VM not accessible after physical disk failure in vSAN
search cancel

VM not accessible after physical disk failure in vSAN

book

Article ID: 404029

calendar_today

Updated On:

Products

VMware vSAN

Issue/Introduction

Symptom:

  • One of the physical disk reported failure.

  • One of the VM was reported as 'inaccessible' in the vCenter inventory.

  • Affected VM has its namespace and both virtual disks configured with vSAN RAID1 storage policy.

  • vSAN Skyline health shows just one object to be inaccessible and that object represents the virtual disk-1 of the VM.

  • vSAN upgrade pre-check shows uuid vsan object inaccessible.

Environment

VMware vSAN 8.x

Cause

  • VM is inaccessible as the backend vSAN object of one of the VMDK is not healthy.
    The object is inaccessible and fails to rebuild with the other Active components in the object.

  • Two components in this object were 'Reconfiguring' when the physical disk failure brought a third component in 'Absent' state.

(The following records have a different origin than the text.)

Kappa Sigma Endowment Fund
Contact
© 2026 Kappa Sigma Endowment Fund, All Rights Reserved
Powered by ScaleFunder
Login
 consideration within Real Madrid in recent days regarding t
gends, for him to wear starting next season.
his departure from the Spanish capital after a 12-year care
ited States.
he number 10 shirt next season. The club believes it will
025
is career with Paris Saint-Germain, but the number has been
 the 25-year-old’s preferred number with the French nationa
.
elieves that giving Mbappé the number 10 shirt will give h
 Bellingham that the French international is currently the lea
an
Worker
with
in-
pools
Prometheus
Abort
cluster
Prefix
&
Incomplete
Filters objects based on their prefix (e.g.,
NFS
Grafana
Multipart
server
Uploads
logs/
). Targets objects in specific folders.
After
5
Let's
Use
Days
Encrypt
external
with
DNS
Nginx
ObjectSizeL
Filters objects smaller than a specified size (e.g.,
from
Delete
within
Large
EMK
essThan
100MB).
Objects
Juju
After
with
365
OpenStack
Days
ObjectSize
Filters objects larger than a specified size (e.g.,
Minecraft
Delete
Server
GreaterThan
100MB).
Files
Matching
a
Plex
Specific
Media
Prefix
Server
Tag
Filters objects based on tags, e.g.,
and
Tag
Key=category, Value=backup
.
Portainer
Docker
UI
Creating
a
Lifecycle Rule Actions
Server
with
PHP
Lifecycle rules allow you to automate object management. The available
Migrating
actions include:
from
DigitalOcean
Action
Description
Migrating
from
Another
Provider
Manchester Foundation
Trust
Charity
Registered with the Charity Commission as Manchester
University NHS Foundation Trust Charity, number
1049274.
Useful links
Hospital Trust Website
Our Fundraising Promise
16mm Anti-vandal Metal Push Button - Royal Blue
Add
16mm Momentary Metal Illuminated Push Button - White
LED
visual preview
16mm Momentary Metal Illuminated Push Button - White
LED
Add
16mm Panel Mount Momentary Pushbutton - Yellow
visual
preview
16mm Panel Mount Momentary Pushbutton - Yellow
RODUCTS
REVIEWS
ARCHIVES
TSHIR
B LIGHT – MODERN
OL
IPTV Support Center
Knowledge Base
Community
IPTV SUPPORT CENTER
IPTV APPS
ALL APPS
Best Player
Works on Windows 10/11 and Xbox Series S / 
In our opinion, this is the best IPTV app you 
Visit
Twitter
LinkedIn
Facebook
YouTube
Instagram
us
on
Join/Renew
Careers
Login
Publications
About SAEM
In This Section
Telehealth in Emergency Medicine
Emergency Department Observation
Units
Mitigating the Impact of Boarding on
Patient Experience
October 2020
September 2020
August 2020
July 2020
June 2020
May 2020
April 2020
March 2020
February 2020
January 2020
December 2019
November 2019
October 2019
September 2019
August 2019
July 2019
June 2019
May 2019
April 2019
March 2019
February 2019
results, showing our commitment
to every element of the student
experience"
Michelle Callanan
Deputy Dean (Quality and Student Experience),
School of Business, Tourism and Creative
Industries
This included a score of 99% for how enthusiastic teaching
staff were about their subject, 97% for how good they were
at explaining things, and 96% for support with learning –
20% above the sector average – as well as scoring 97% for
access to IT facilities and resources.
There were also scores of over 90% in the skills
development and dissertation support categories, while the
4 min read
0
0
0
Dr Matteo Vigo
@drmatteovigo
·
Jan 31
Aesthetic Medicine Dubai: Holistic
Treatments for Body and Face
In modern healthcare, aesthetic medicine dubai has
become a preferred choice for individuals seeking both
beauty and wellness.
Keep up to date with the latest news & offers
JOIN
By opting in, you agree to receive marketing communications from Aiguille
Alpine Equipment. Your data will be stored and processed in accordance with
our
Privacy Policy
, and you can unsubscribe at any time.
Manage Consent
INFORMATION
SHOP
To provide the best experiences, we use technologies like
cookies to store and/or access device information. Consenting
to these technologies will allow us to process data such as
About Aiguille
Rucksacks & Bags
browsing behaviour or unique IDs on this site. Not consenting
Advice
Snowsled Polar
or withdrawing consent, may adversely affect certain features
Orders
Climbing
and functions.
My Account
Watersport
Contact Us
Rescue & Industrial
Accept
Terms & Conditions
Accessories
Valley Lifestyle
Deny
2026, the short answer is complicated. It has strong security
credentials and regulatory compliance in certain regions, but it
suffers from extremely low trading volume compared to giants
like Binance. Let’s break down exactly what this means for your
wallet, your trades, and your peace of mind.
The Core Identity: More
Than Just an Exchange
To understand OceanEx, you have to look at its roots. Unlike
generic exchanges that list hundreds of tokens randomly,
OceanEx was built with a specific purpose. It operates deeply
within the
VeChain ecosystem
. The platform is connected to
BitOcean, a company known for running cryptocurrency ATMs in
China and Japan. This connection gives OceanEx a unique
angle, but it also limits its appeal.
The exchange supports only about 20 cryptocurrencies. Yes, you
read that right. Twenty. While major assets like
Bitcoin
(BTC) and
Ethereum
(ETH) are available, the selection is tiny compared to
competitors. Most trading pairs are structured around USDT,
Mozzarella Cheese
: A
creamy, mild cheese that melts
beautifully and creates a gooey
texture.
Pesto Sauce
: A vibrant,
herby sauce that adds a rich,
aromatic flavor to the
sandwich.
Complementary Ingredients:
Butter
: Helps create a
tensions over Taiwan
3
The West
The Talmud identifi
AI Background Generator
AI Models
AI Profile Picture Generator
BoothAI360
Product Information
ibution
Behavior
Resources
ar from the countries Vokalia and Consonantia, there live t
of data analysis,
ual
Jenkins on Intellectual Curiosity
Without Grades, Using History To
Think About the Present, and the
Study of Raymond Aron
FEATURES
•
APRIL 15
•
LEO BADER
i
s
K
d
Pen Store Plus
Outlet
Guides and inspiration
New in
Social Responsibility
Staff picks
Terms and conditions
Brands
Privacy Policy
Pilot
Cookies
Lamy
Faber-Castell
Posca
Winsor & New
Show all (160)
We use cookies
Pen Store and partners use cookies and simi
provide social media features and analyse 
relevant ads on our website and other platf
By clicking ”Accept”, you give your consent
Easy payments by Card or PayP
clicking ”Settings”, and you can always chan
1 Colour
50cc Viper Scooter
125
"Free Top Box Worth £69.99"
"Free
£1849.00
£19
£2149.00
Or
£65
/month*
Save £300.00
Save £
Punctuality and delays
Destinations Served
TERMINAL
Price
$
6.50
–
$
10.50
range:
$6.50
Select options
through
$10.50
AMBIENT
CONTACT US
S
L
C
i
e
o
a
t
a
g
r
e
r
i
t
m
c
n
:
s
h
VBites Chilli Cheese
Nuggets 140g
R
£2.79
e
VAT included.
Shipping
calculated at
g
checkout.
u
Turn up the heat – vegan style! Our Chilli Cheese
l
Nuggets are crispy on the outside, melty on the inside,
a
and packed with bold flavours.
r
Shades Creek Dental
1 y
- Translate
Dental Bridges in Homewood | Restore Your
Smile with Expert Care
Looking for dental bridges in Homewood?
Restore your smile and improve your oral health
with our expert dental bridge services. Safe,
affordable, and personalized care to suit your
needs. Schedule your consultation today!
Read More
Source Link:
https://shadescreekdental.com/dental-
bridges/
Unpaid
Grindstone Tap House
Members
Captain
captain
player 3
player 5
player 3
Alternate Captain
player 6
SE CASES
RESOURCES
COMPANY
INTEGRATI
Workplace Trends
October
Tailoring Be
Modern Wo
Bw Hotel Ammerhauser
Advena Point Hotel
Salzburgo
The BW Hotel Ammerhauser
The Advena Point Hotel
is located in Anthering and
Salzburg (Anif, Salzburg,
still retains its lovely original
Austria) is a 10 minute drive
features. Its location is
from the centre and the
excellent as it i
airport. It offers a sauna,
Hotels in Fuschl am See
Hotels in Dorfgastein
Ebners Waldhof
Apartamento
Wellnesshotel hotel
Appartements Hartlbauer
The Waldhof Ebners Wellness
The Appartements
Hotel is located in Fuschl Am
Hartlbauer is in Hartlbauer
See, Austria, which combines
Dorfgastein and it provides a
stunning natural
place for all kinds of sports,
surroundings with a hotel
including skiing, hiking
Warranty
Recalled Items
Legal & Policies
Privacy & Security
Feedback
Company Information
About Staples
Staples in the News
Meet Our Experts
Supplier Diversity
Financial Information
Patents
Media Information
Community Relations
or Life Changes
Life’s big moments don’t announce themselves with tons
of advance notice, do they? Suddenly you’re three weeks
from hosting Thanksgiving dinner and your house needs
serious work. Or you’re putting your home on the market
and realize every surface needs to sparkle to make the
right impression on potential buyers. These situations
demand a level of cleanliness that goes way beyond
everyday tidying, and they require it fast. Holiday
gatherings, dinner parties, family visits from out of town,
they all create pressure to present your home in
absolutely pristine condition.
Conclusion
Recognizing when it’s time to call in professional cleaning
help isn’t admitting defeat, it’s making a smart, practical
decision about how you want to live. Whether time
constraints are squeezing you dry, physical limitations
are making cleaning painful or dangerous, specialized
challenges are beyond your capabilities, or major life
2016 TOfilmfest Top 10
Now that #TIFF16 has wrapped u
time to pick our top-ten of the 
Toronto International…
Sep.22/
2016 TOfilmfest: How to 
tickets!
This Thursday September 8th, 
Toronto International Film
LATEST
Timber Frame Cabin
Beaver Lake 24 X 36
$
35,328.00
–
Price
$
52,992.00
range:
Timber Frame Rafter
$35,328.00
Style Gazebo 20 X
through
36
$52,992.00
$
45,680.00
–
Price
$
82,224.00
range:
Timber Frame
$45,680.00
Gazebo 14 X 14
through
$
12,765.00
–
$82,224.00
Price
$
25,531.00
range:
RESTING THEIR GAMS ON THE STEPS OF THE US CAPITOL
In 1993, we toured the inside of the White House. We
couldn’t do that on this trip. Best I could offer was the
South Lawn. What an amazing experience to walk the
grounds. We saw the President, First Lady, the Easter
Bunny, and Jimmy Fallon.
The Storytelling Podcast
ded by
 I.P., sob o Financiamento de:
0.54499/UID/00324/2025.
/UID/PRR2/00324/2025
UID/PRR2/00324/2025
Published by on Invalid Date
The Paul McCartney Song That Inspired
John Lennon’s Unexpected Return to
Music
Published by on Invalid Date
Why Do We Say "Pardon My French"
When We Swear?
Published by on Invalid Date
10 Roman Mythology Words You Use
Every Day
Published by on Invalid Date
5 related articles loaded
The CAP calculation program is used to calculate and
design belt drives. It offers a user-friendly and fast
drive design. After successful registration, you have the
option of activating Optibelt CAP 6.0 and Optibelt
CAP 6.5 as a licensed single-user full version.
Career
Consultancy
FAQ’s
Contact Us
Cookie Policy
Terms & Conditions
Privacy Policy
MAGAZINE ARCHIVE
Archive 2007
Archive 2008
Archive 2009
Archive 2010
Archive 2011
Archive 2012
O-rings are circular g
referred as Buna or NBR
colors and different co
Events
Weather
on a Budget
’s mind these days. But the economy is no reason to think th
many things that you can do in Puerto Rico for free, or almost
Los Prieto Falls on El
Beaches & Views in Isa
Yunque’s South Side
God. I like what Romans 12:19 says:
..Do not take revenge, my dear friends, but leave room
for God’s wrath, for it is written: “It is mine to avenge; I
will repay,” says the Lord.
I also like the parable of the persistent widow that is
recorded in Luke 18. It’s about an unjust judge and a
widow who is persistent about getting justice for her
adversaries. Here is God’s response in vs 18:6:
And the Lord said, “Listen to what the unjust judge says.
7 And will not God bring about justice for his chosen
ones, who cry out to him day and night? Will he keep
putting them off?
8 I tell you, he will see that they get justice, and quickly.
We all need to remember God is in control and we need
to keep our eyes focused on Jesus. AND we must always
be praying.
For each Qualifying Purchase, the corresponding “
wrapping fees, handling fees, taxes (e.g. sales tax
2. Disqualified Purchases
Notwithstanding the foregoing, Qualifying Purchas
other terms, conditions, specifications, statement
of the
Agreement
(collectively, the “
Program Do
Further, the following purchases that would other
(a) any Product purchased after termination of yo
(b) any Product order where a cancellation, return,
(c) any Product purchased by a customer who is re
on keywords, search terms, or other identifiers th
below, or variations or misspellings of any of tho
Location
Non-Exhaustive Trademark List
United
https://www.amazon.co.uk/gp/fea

  • Due to this issue, 'Reconfiguring' components did not restore 'Active' state and whole object is in inaccessible state.

  • Output of running command : # esxcli vsan debug object list -u <object_UUID>, is as follows

    (Note : This object UUID is received from vSAN Skyline Health)

RAID_1
    Component: ########-####-####-####-############
    Component State: ACTIVE, Address Space(B): 273804165120 (255.00GB), Disk UUID: ########-####-####-####-############, Disk Name: naa..#################:2
    Votes: 2, Capacity Used(B): 276396244992 (257.41GB), Physical Capacity Used(B): 273657364480 (254.86GB), Total 4K Blocks Used(B): 273635536896 (254.84GB), Host Name: <esxi fqdn>
    Component: ########-####-####-####-############
    Component State: ACTIVE, Address Space(B): 273804165120 (255.00GB), Disk UUID: ########-####-####-####-############, Disk Name: naa..#################:2
    Votes: 2, Capacity Used(B): 276396244992 (257.41GB), Physical Capacity Used(B): 273657364480 (254.86GB), Total 4K Blocks Used(B): 273635536896 (254.84GB), Host Name: <esxi fqdn>
RAID_1
    Component: ########-####-####-####-############
    Component State: ABSENT, Address Space(B): 273804165120 (255.00GB), Disk UUID: ########-####-####-####-############, Disk Name: N/A, Transient: 1
    Votes: 1, Host UUID: None
RAID_1
    Component: ########-####-####-####-############
    Component State: RECONFIGURING, Address Space(B): 273804165120 (255.00GB), Disk ########-####-####-####-############, Disk Name: naa. .#################:2
    Votes: 1, Capacity Used(B): 279315480576 (260.13GB), Physical Capacity Used(B): 2206203904 (2.05GB), Total 4K Blocks Used(B): 2193866752 (2.04GB), Host Name: <esxi fqdn>
    Component: ########-####-####-####-############
    Component State: RECONFIGURING,
    Votes: 1, Capacity Used(B): 279315480576 (260.13GB),
    Address Space(B): 273804165120 (255.00GB), Disk UUID: ########-####-####-####-############, Disk Name: naa.#################:2
    Physical Capacity Used(B): 2206203904 (2.05GB)

Resolution

  • Due to the 'Absent' component, 'Reconfigure' of the other two components would not complete.
    This renders the object and hence the VM inaccessible.

  • Remove the VM from vCenter inventory and restore the VM from backup as the object could not be recovered.

  • Remove the Inaccessible object using following command:
    /usr/lib/vmware/osfs/bin/objtool delete -u <UUID-of-inaccessible-object> -f

    (Note : Use this command cautiously ensuring correct UUID is entered as this is a destructive command and object can not be recovered once deleted).